The recommendations in this section are not targeted toward a particular version control system, and should be implementable in any of them. Consult your specific system's documentation for details.

Version everything

Keep not only your project's source code under version control, but also its web pages, documentation, FAQ, design notes, and anything else that people might want to edit. Keep them right with the source code, in the same repository tree. Any piece of information worth writing down is worth versioning—that is, any piece of information that could change. Things that don't change should be archived, not versioned. For example, an email, once posted, does not change; therefore, versioning it wouldn't make sense (unless it becomes part of some larger, evolving document).

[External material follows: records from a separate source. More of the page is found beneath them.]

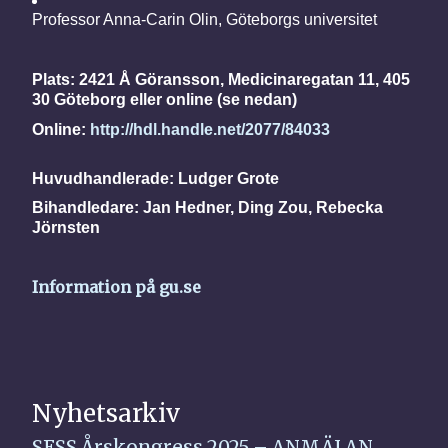
Professor Anna-Carin Olin, Göteborgs universitet
Plats:
2421 Å Göransson, Medicinaregatan 11, 405
30 Göteborg eller online (se nedan)
Online:
http://hdl.handle.net/2077/84033
Huvudhandlerade: Ludger Grote
Bihandledare: Jan Hedner, Ding Zou, Rebecka
Jörnsten
Information på gu.se
Nyhetsarkiv
SFSS Årskongress 2025 – ANMÄLAN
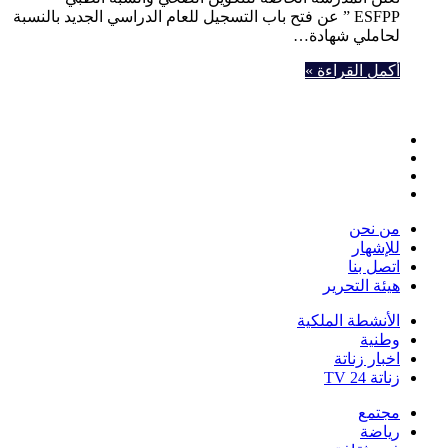
ESFPP ” عن فتح باب التسجيل للعام الدراسي الجديد بالنسبة
لحاملي شهادة…
أكمل القراءة »
فيسبوك
تويتر
يوتيوب
انستقرام
من نحن
للإشهار
اتصل بنا
هيئة التحرير
الأنشطة الملكية
وطنية
اخبار زناتة
زناتة 24 TV
مجتمع
رياضة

The reason to version everything together in one place is so that people only have to learn one mechanism for submitting changes. Often a contributor will start out making edits to the web pages or documentation, and move to small code contributions later, for example. When the project uses the same system for all kinds of submissions, people only have to learn the ropes once. Versioning everything together also means that new features can be committed together with their documentation updates, that branching the code will branch the documentation too, etc.

Don't keep generated files under version control. They are not truly editable data, since they are produced programmatically from other files. For example, some build systems create a file named configure based on a template in configure.in. To make a change to the configure, one would edit configure.in and then regenerate; thus, only the template configure.in is an "editable file." Just version the templates—if you version the generated files as well, people will inevitably forget to regenerate them when they commit a change to a template, and the resulting inconsistencies will cause no end of confusion.

There are technical exceptions to the rule that all editable data should be kept in the same version control system as the code. For example, a project's bug tracker and its wiki hold plenty of editable data, but usually do not store that data in the main version control system[30]. However, they should still have versioning systems of their own, e.g., the comment history in a bug ticket, and the ability to browse past revisions and view differences between them in a wiki.

Browsability

The project's repository should be browsable on the Web. This means not only the ability to see the latest revisions of the project's files, but to go back in time and look at earlier revisions, view the differences between revisions, read log messages for selected changes, etc.

Browsability is important because it is a lightweight portal to project data. If the repository cannot be viewed through a web browser, then someone wanting to inspect a particular file (say, to see if a certain bugfix had made it into the code) would first have to install version control client software locally, which could turn their simple query from a two-minute task into a half-hour or longer task.

Browsability also implies canonical URLs for viewing a particular change (i.e., a commit), and for viewing the latest revision at any given time without specifying its commit identifier. This can be very useful in technical discussions or when pointing people to documentation. For example, instead of saying "For bug management guidelines, see the community-guide/index.html file in your working copy," one can say "For bug management guidelines, see http://subversion.apache.org/docs/community-guide/," giving a URL that always points to the latest revision of the community-guides/index.html file. The URL is better because it is completely unambiguous, and avoids the question of whether the addressee has an up-to-date working copy.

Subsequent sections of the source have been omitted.